1) Paniğe gerek yok. Her ne kadar Cavid'in ne ölçekte nasıl tatlış mutasyonlarla yayılmayı sürdüreceğini bilmesek de çok takmadığınız bulaşıcı hastalıklardan her yıl milyonlarca insan ölüyor. "Dünyanın sonu geldi" diye daltaşak otoyola atlamayın, evde dayanıklı gıda bulunsun ama marketleri yağmalamayın. Ayrıca götten bulaşmayan bir hastalık için tuvalet kağıdı stoklamanızın altında yatan amaç salgınla beraber porno sitelerinin tıklanma rakamlarını artırmak değilse yazıklar olsun size!
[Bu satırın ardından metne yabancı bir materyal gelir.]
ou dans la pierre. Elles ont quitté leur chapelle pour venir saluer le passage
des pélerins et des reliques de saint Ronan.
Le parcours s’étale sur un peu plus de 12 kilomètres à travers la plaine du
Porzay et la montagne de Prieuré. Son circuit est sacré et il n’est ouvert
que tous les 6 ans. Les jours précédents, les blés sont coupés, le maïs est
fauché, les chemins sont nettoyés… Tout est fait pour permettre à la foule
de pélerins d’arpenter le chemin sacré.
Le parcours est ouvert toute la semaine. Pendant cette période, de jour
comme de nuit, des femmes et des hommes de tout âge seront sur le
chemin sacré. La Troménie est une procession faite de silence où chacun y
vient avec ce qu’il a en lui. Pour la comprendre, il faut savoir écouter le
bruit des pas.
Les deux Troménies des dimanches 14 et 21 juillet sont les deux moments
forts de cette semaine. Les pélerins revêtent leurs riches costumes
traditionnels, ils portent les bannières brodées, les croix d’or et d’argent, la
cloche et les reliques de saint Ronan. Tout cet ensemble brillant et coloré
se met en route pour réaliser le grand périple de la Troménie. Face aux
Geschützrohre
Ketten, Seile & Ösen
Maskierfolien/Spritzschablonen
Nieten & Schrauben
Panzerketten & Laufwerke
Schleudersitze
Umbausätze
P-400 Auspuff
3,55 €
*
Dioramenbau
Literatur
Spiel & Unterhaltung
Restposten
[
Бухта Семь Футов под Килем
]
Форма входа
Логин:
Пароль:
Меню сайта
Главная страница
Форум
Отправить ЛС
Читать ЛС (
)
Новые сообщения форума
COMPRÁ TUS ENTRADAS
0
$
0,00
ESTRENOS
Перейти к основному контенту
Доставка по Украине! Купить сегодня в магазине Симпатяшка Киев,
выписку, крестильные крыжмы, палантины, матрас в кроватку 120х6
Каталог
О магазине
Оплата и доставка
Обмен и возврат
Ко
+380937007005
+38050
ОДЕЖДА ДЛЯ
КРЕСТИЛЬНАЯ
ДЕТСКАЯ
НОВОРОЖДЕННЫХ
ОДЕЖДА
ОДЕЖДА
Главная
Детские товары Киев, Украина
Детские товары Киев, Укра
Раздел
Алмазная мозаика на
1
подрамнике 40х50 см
2) Olay epidemik bir tehdide dönmüşse kalabalık ortamlarda çok bulunmayın, sosyalleşme alışkanlıklarınıza 2 -3 yıl ara vermek dünyanın sonu değil. Büyük büyük büyük ninelerimiz dedelerimiz Buzul Çağı'nı (üstelik Netflix ve Hdfilmcehennemi olmadan) atlattılar. "Ay bu yaz da mı kayak tatiline gideceğiz, bunaldım lan" da demediler. Kalabalıkta yalnız kalmak, muhtemel bir taşıyıcıysanız vicdanınıza da iyi gelecektir. Ayrıca; “tecrit” ve “karantina” kelimeleri, bu uygulamalara karar verilen bölgelerden bir an önce kaçmanız için atılmış işaret fişeği değildir.
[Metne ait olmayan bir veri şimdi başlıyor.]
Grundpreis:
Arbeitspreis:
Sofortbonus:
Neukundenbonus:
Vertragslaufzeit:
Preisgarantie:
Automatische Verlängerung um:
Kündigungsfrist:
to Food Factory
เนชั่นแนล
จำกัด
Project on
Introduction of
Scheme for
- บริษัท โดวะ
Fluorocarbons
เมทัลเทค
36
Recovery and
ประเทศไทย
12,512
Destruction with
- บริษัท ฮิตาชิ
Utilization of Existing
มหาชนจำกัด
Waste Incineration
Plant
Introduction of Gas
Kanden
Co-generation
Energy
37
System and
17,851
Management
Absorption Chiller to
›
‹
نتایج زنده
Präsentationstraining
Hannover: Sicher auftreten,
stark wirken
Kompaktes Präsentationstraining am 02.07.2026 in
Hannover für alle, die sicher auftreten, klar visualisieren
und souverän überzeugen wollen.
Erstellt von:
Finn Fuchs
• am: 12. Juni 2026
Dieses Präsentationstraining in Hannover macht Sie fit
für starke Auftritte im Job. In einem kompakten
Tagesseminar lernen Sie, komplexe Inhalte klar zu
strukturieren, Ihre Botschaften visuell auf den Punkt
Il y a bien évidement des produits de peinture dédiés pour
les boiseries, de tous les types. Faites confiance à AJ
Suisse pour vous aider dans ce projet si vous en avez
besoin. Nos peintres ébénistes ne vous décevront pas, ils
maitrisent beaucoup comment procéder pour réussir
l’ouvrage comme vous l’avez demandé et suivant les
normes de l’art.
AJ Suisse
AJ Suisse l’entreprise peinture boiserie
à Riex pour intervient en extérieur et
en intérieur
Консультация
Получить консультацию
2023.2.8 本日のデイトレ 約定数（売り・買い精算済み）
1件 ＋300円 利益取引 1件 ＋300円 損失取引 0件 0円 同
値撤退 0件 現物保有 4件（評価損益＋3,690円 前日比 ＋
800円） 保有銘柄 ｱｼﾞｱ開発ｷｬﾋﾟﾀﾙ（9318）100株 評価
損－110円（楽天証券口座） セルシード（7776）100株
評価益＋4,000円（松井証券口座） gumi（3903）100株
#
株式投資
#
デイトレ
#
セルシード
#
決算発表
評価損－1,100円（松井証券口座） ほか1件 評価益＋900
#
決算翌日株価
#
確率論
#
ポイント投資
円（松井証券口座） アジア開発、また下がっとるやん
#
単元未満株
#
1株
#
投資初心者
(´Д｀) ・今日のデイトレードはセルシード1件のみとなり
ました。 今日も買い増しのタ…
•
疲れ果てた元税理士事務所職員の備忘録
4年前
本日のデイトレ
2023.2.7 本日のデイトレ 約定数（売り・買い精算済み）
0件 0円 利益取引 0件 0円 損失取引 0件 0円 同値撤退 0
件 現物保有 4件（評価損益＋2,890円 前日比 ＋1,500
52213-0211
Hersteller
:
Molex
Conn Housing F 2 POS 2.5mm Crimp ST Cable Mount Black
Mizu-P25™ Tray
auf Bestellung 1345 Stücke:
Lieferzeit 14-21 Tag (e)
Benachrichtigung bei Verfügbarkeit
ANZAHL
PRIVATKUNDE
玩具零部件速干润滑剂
3) Ellerinizi sık sık yıkayın. Ama normal bir insan evladı gibi değil, bir BDSM fantezisinde pamuk ellerinize tatlı kan oturmaları kondururmuşçasına disipline yıkayın. Acı çekin, ama aynı anda arınma hissinden zevk alın. Ele dar gelecek XS tıbbi eldivenlerle dolaşmak bondajseverlere hitap edebilir. Sabun kadar etkili olmasa da yanınızda kayganlaştıcı jel, daha geleneksel bir insansanız 80 derecelik limon kolonyası taşıyabilirsiniz.

4) Öksürürken, aksırırken, tıksırırken ağzınızı kapatın. Sırf hastalık vs için değil, başkalarına saygının gereği olarak bunu uygulayın. “Yok ben yapamıyorum” diyorsanız bir üstteki madde uyarınca İlçe Sağlık Müdürlüğüne ball gag (ağız topu) tahsisi için dilekçeyle başvurabilirsiniz.

5) Safsatalara inanmayın, Kimkime Dumduma kokteylinde bir damlasınız, "Türk geni"nize fazla güvenmeyin. Fetihler, kırımlar, mübadeleler çağı bizi Orta/Uzak Asyalı (misal Çinli), Orta Doğulu (misal İranlı) ve hatta Avrupalı (misal İtalyan) yaptı. “Müslümanız bize bir şey olmaz” da demeyin, çünkü Allah sevdiği kullarını tez elden yanında görmek isteyebilir.

6) Bağışıklık sistemini güçlü tutmak her zaman iyidir. Bol bol meyve (vodka limon, çilekli daiquiri, sangria), sebze (naneli ve salatalık dilimli cin, havuçlu margerita) ve ot tüketin. "Konunun milyoneri, çayı içine tereyağı katıp için diyor"culardansanız tereyağını daha sağlıklı bir alternatif olan zeytinyağıyla değiştirebilirsiniz.

7) Gündelik hayatınızın vazgeçilmezi, elimizden düşürmediğiniz cep telefonunuzda virüs olduğunu düşünüyorsanız virüs temizleme programı indirin.

8) Kamusal alanları yalamayın. İçinizde dayanılmaz bir dürtü duyarsanız, “Bu mukaddes veli, türbesindeki demirlerin yalanmasından hoşlanır mıydı?” diye kendinize telkinde bulunun.

9) Virüsün sıklıkla görülen emarelerini (yüksek ateş, kuru öksürük, nefes alma zorluğu) yaşıyorsanız durumu kahvedeki arkadaşlarınızla değerlendirmeden, belediye otobüsüne binmeden ve hastane danışmasına “Korunuyor muydunuz bilmiyorum, ama ben geldim” demeden önce Acil Servis’i arayın.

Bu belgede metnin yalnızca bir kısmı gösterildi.